Ann Arbor : ProQuest Dissertations & Theses, 2017
Description:1 electronic resource (122 pages)
Language:English
Format: E-Resource Dissertations
Local Note:School code: 0330
URL for this record:http://pi.lib.uchicago.edu/1001/cat/bib/11715015
Hidden Bibliographic Details
Other authors / contributors:University of Chicago. degree granting institution.
ISBN:9780355076776
Notes:Includes supplementary digital materials.
Advisors: Casey Mulligan Committee members: Steven Durlauf; Kevin Murphy.
Dissertation Abstracts International, Volume: 78-12(E), Section: A.
English
Summary:Unlike economic assimilation -- the process of immigrants' wages converging to those of natives -- cultural assimilation -- the process whereby people adopt specific beliefs, languages, or modes of daily life to conform to those around them -- has not been studied in depth using economic tools. This thesis examines cultural assimilation and cultural change as processes resulting from human capital investments. Unlike past studies, where assimilation is viewed as a passive process or as serving to signal identity in a static world, a human capital approach to assimilation emphasizes the productive aspects of culture and nests assimilation into a framework of supply and demand, with intertemporal constraints and forward-looking actors. I focus on three aspects of assimilation that have not been fully examined: the theory of cultural change, empirical evidence for different qualitative types of cultural change, and the proper measurement of cultural human capital.

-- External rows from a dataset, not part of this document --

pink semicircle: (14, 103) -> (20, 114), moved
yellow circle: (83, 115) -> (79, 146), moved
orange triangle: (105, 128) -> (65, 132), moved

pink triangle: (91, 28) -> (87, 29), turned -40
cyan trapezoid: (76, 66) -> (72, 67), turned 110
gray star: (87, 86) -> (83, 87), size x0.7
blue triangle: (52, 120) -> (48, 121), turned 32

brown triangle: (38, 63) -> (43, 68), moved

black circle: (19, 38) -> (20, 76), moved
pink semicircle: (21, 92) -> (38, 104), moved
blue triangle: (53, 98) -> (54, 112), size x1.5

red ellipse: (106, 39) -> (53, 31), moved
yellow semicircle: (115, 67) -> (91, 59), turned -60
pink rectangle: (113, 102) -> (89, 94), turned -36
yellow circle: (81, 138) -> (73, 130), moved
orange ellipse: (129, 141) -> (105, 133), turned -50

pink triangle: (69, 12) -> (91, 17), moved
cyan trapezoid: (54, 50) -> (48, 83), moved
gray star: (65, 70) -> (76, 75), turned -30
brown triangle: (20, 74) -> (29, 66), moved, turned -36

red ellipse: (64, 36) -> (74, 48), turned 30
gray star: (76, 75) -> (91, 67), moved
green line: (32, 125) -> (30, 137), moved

In the first chapter, I develop a learning-by-doing theory of cultural assimilation, in which an individual's cultural identity is determined by past investments in culture-specific social capital. The model incorporates several empirically relevant aspects of assimilation that have been difficult to explain in past models. The mechanism in my model yields two possible qualitative outcomes of the assimilation process, depending on the intertemporal complementarities of investment. The first, in which individuals become more homogeneous over time, has been used to explain immigrants' wage assimilation. The second, in which individuals become more heterogeneous as some assimilate and some do not, has vastly different implications for immigration and integration policies. As a purely theoretical exercise, the chapter offers a new model of group formation: rather than emerging from individuals forming and erasing costly bonds in a multi-period game, social networks can form endogenously via investment in productive capital.

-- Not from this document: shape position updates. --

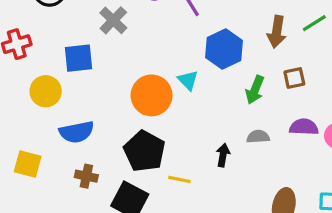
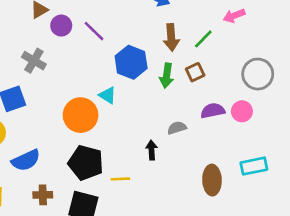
green line: (314, 23) -> (203, 39), moved
green arrow: (255, 90) -> (167, 76), moved

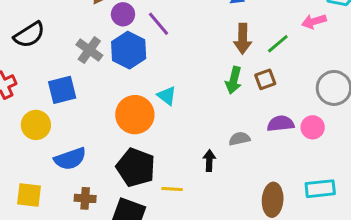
blue hexagon: (131, 62) -> (129, 50), moved

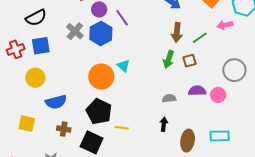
blue square: (62, 90) -> (41, 46), moved
black arrow: (209, 161) -> (164, 124), moved

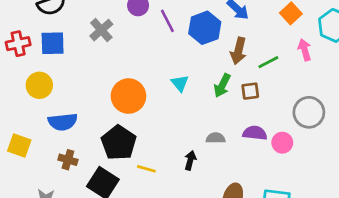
pink arrow: (225, 25) -> (305, 50), turned 77
blue hexagon: (101, 34) -> (205, 28), moved
cyan triangle: (123, 66) -> (180, 83), moved
black arrow: (164, 124) -> (190, 160), moved

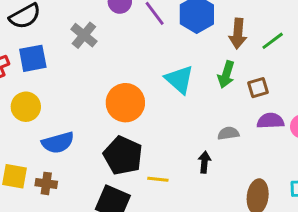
cyan triangle: (180, 83) -> (179, 79), size x1.5
brown square: (250, 91) -> (258, 88), moved
brown cross: (68, 160) -> (46, 183), moved

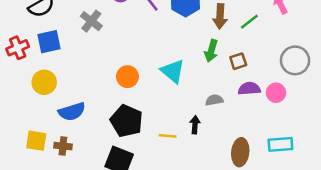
cyan triangle: (179, 79) -> (173, 71), moved
orange circle: (125, 103) -> (127, 77), size x0.7
yellow line: (158, 179) -> (168, 136), moved

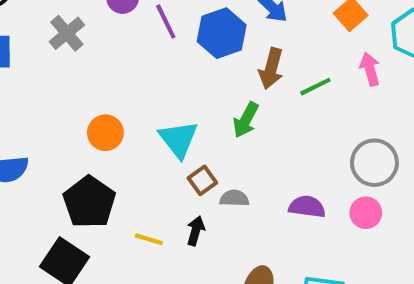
brown square: (238, 61) -> (202, 180), moved, turned -30
purple semicircle: (249, 89) -> (307, 207), moved
pink circle: (276, 93) -> (366, 213), moved

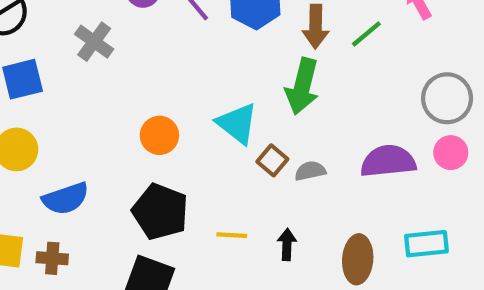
green arrow: (246, 120) -> (302, 86), size x1.4
purple semicircle: (307, 207) -> (388, 161), size x1.4
black arrow: (196, 231) -> (287, 244), moved

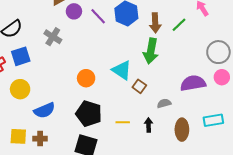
gray semicircle: (310, 171) -> (164, 103), moved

In the second chapter, I use detailed datasets from three immigrant destination countries to evaluate whether assimilation patterns adhere to the predictions of the first or second type of process from Chapter 1. The data provide a variety of evidence from linguistic, identity, and religiosity measures that cultural assimilation (in contrast to economic assimilation) most closely resembles the second type of process. The regressions typically used on cultural survey data are ordered probit or logistic regressions, or studies will collapse ordinal variables into binary data. A major point of this chapter is that such regressions may be statistically inappropriate, and at the very least can miss important information about the second moment of the distribution -- for example, the fact that there is a long tail of individuals who assimilate very slowly, and who are possibly the most important targets of policy interventions.

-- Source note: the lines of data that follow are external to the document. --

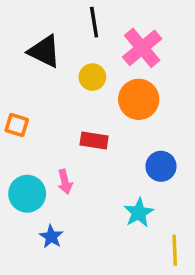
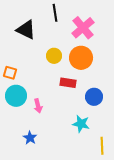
yellow circle: (92, 77) -> (54, 56), moved
red rectangle: (94, 141) -> (68, 83), moved
cyan circle: (27, 194) -> (16, 96), moved
cyan star: (139, 213) -> (81, 124), turned -30

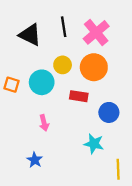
black line: (55, 13) -> (64, 27), moved
cyan circle: (16, 96) -> (42, 82), moved

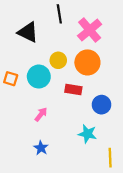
black line: (64, 27) -> (59, 14), moved
pink arrow: (44, 123) -> (41, 114), turned -128
blue star: (35, 160) -> (41, 148), moved

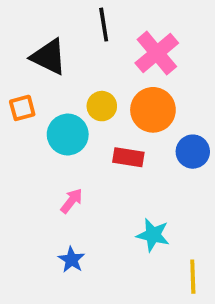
orange square: (11, 79) -> (22, 108), moved, turned -32
blue circle: (102, 105) -> (193, 152), moved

In Chapter 3, I construct new measures of linguistic human capital. Using the same data from Chapter 2, I show that different measures of linguistic skills (such as speaking, writing, and reading) measure different dimensions of language fluency. Thus, a proper measure of linguistic skill must incorporate multiple dimensions of evidence. I estimate a continuous latent trait for linguistic skill using a set of 11 survey questions. The methodology comes from the psychometrics literature, designed specifically for analyzing ordinal test data of the sort used to measure language skills. The measures control for systematic differences in the ways different groups answer questions (Differential Item Functioning, or DIF) across groups. I use different latent factor constructs along with standard measures of past studies (binary variables or simple averages of reading/speaking/writing/understanding) to re-estimate the determinants of language skills and the wage premium for learning a language. I show that the results are not sensitive to the exact form of the latent factor, but they are quite different from the results using only binary or discrete variables. In particular, past studies have mis-estimated the wage premium for language skill; I find that there is a premium for speaking, and an additional premium (of almost the same size) for reading/writing in addition to speaking.